**Description of the task**
Nothing but the pictures should be dropped when the records are transcribed word for word.

Collected data entries
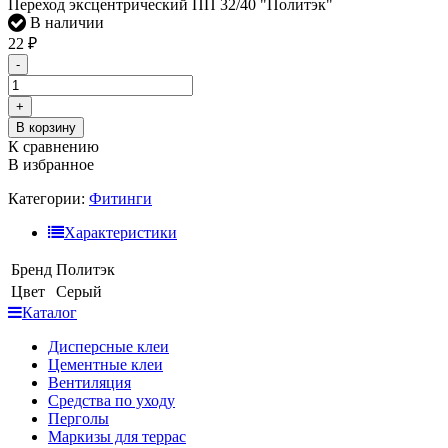
Переход эксцентрический ПП 32/40 "Политэк"
В наличии
22
₽
-
+
В корзину
К сравнению
В избранное
Категории:
Фитинги
Характеристики
Бренд
Политэк
Цвет
Серый
Каталог
Дисперсные клеи
Цементные клеи
Вентиляция
Средства по уходу
Перголы
Маркизы для террас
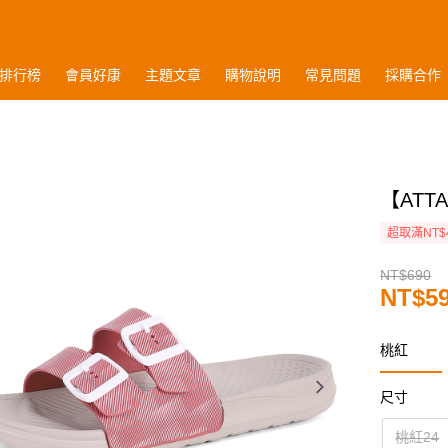
排行榜
會員好康
主題文章
購物說明
常見問題
採購合作
【AT
超取滿NT$
NT$690
NT$5
桃紅
尺寸
桃紅24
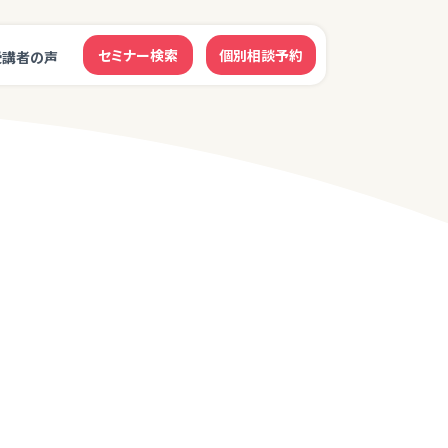
セミナー検索
個別相談予約
受講者の声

**Finished exercise**
Переход эксцентрический ПП 32/40 "Политэк"
В наличии
22
₽
-
+
В корзину
К сравнению
В избранное
Категории:
Фитинги
Характеристики
Бренд
Политэк
Цвет
Серый
Каталог
Дисперсные клеи
Цементные клеи
Вентиляция
Средства по уходу
Перголы
Маркизы для террас
排行榜
會員好康
主題文章
購物說明
常見問題
採購合作
【AT
超取滿NT$
NT$690
NT$5
桃紅
尺寸
桃紅24
セミナー検索
個別相談予約
受講者の声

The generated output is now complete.